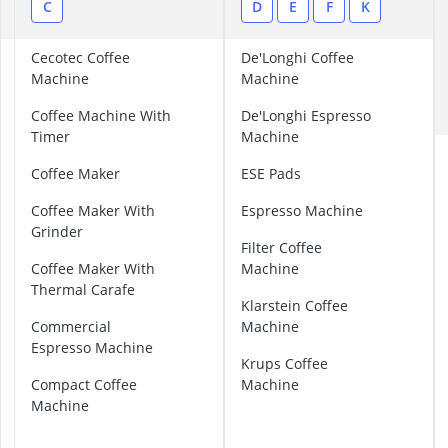
2-Burner Indu
B
C
D
E
F
K
20 litre Micr
200 litre Barre
B
Cecotec Coffee
De'Longhi Coffee
200 litre Hot 
r
Machine
Machine
e
2000W Blende
Coffee Machine With
De'Longhi Espresso
v
Timer
Machine
i
l
Coffee Maker
ESE Pads
l
e
Coffee Maker With
Espresso Machine
C
Grinder
o
Filter Coffee
f
Coffee Maker With
Machine
f
Thermal Carafe
Klarstein Coffee
e
Commercial
Machine
e
Espresso Machine
M
Krups Coffee
a
Compact Coffee
Machine
c
Machine
h
i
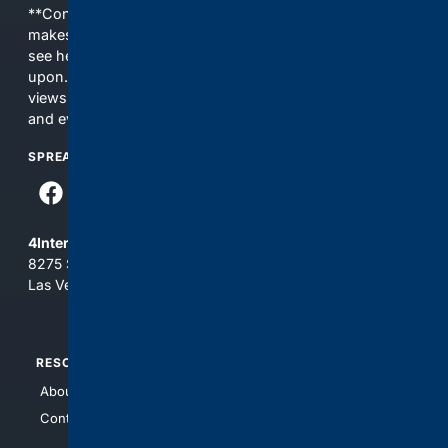
**Content is provided on an “as is” basis. 4Internet, LLC
makes no commitments regarding the content. What you
see here may not be accurate and should not be relied
upon. The content does not necessarily represent the
views and opinions of 4Internet, LLC. You use this service
and everything you see here at your own risk.
SPREAD THE WORD
4Internet, LLC
8275 South Eastern Ave, Suite 200-265
Las Vegas, Nevada 89123
RESOURCES
TOP SITES
About Us
4Search
Contact Us
4Conservative
4Anything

◆ ◆ ◆ ◆

• TASK INSTRUCTIONS: Using the records above, gather all lines where the string "litre" is present.

• WRITTEN ANSWER:
20 litre Micr
200 litre Barre
200 litre Hot 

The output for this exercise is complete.